File metadata and controls

62 lines (47 loc) · 2.59 KB

Database Schema Configuration

The preprocessing engine uses YAML schema files located in the formats/ directory to define how raw database fields map to the standardized internal format.

Schema Structure

Each schema file defines the following top-level attributes:

  • database: Internal identifier for the database type (e.g., uom, dexcom).
  • timestamp_formats: A list of strptime compatible strings used to parse dates in the raw data.
  • timestamp_output_format: The standard ISO-like format used for all output files.
  • remove_after_calibration: Boolean flag indicating if data following a calibration event should be purged.
  • field_categories: Mapping of standardized field names to their processing behavior.
  • converters: Definitions for individual data modalities (e.g., glucose, insulin, activity).

Field Categories

Standardized fields are categorized to determine how they are handled during interpolation and resampling:

  • service: Metadata fields used for processing logic (e.g., timestamp, user_id). Not subject to interpolation.
  • continuous: Numeric values that can be safely interpolated and averaged (e.g., glucose_value_mgdl, heart_rate).
  • occasional: Event-based data (e.g., carb_grams, insulin_dose).

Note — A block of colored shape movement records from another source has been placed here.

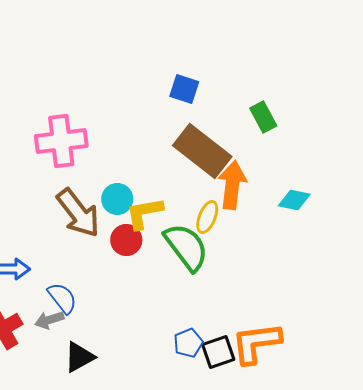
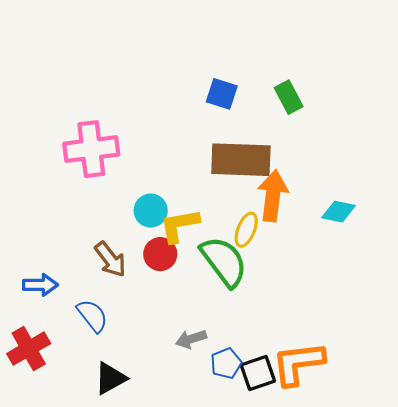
green rectangle: (263, 117) -> (289, 97), moved
brown rectangle: (202, 151) -> (241, 160), turned -36
brown arrow: (78, 213) -> (110, 259), moved, size x0.7
gray arrow: (49, 320) -> (191, 339), moved

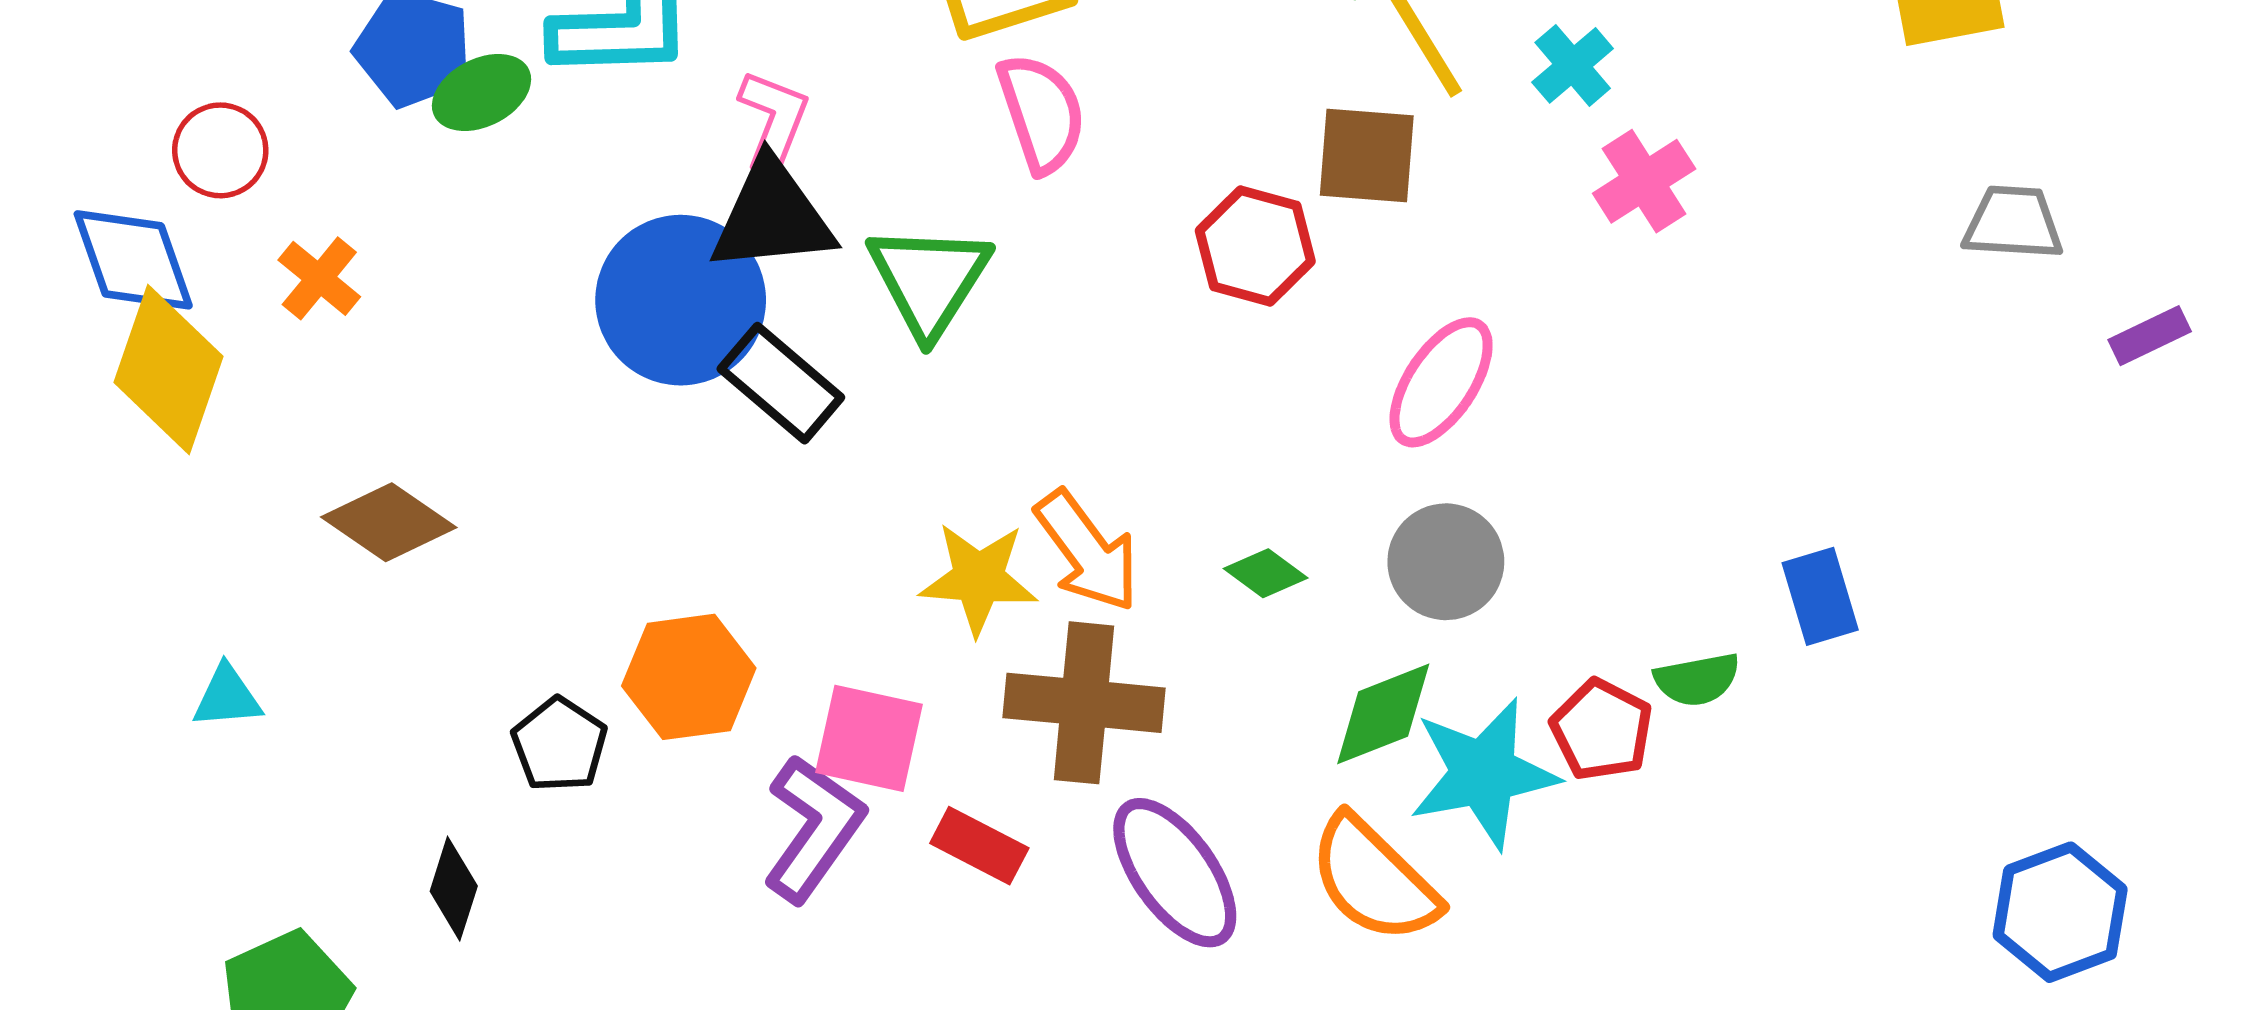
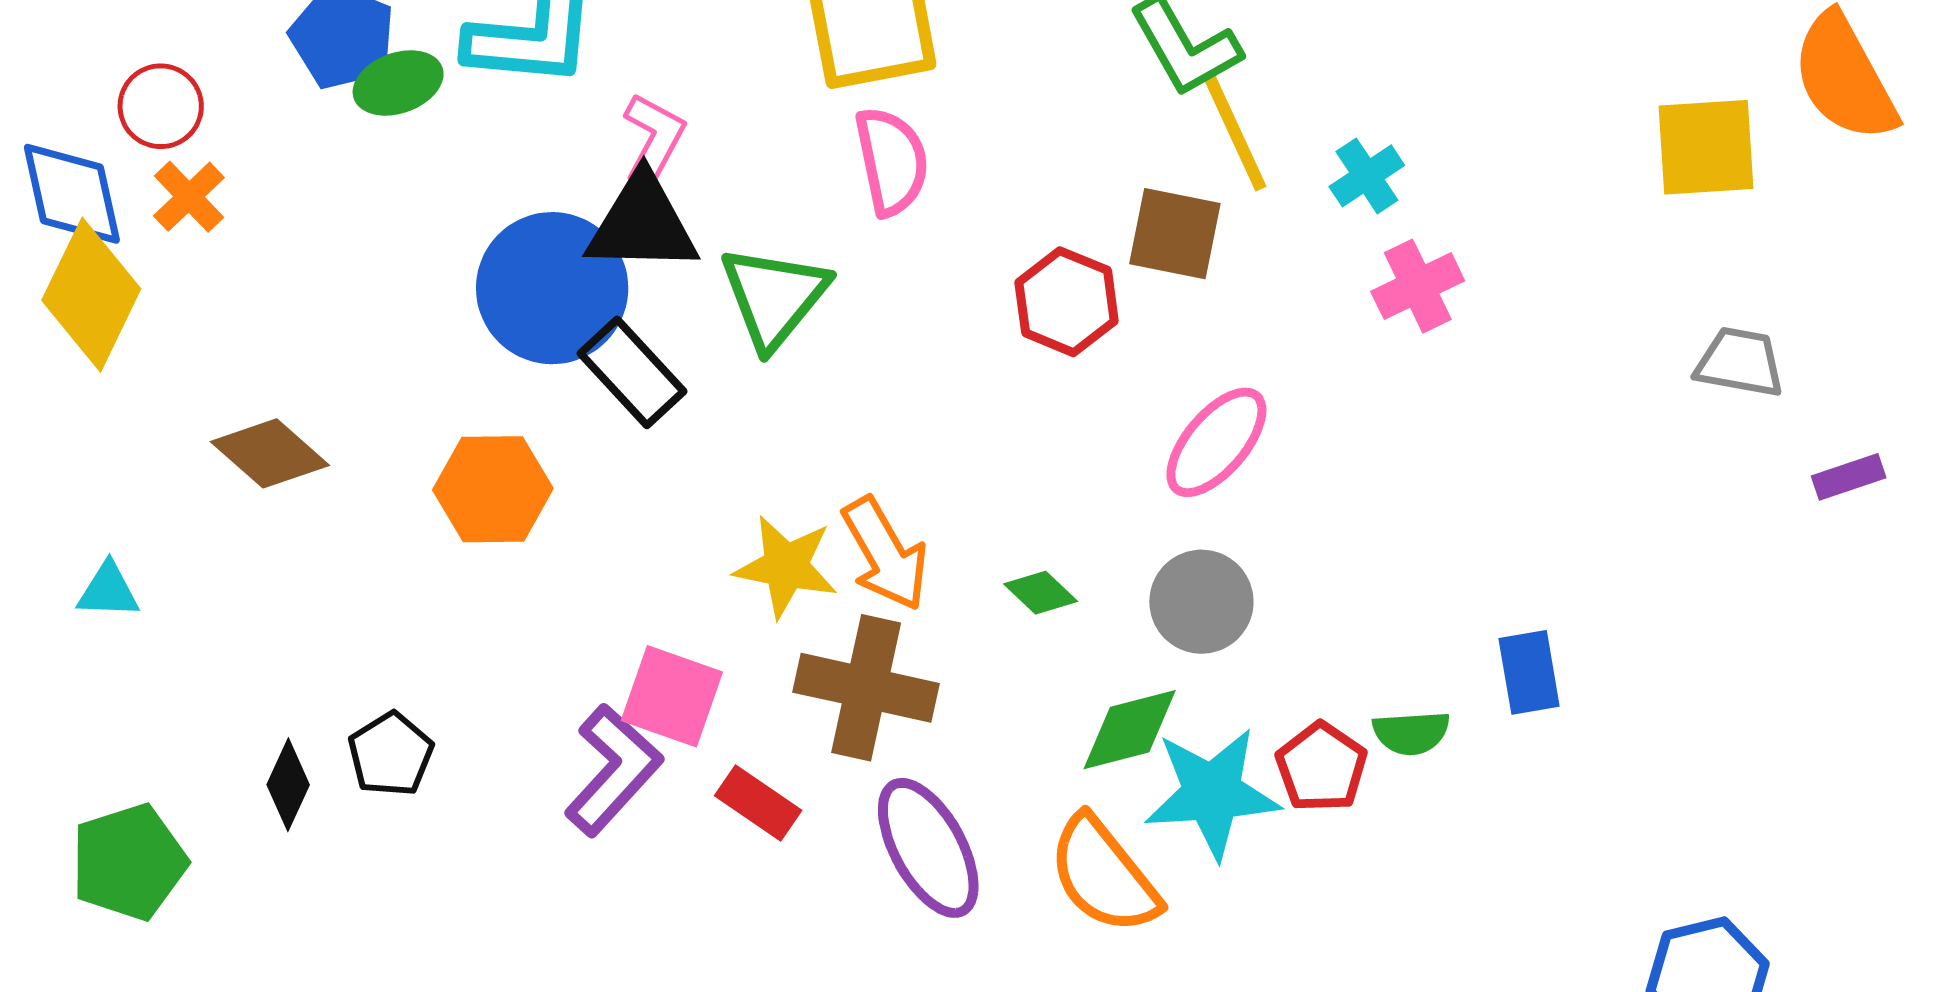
orange cross: (319, 278) -> (189, 197), moved
orange hexagon: (689, 677) -> (493, 489), moved
black pentagon: (559, 745) -> (391, 754), moved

These are preserved during resampling by shifting them to the nearest valid time bucket.
  • remove_after_calibration: Fields that should be cleared during calibration periods.

Converters

Converters define the mapping from raw file columns to standardized fields:

converters:
  glucose:
    timestamp_field: "raw_date_column"
    event_type: "EGV" # Standard event label
    field_mappings:
      raw_value_column: glucose_value_mgdl

Advanced Mapping

For nested JSON structures (like in AI-READY), converters support path-based extraction:

converters:
  cgm:
    format: json
    records_path: body.cgm
    timestamp_path: effective_time_frame.time_interval.start_date_time
    field_paths:
      blood_glucose.value: glucose_value_mgdl

Supported Schemas

  • uom_schema.yaml: University of Manchester T1D database.
  • dexcom_schema.yaml: Dexcom G6 system.
  • freestyle_libre3_schema.yaml: Abbott FreeStyle Libre 3.
  • ai_ready_schema.yaml: AI-READI (BIDS-like) zip dataset.
  • hupa_schema.yaml: HUPA dataset (CGM with heart rate, steps, meals, insulin).
  • uc_ht_schema.yaml: UC_HT dataset (Type 1 + healthy controls with CGM, HR, steps).
  • loop_schema.yaml: Loop automated insulin delivery system dataset.
  • medtronic_schema.yaml: Medtronic pump/CGM export format.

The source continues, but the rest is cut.